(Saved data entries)
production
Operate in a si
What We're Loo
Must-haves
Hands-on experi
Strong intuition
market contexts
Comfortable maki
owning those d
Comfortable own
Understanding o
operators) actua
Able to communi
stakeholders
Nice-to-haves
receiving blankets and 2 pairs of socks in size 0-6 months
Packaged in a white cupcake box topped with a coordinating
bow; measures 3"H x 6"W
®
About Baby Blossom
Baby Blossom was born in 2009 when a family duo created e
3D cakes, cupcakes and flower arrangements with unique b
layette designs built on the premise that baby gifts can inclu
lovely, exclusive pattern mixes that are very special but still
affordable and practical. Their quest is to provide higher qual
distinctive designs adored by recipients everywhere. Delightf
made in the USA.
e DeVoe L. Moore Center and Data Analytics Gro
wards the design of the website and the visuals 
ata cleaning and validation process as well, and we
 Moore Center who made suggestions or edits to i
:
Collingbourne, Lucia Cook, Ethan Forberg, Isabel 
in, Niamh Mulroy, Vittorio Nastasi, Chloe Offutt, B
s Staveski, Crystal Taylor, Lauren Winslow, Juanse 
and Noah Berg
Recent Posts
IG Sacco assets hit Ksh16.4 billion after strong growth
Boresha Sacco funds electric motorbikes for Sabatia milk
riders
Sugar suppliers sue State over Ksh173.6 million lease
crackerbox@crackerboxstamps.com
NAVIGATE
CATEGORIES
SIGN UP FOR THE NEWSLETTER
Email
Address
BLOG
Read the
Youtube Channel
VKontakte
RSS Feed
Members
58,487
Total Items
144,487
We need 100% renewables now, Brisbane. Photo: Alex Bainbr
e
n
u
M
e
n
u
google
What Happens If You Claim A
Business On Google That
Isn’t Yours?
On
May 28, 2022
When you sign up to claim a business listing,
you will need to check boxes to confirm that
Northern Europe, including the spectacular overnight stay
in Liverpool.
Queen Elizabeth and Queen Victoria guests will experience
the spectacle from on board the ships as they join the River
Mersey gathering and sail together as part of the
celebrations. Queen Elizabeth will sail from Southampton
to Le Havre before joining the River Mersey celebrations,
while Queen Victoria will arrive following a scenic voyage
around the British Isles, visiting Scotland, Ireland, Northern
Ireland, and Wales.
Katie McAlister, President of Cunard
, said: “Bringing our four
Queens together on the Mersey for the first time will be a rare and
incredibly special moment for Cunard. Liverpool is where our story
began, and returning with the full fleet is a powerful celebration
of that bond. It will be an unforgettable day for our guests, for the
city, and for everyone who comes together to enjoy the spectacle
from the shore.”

**YOUR TASK**
Return every line of the data above in which "Ireland" appears.

**OUTPUT FOR THIS TASK**
around the British Isles, visiting Scotland, Ireland, Northern
Ireland, and Wales.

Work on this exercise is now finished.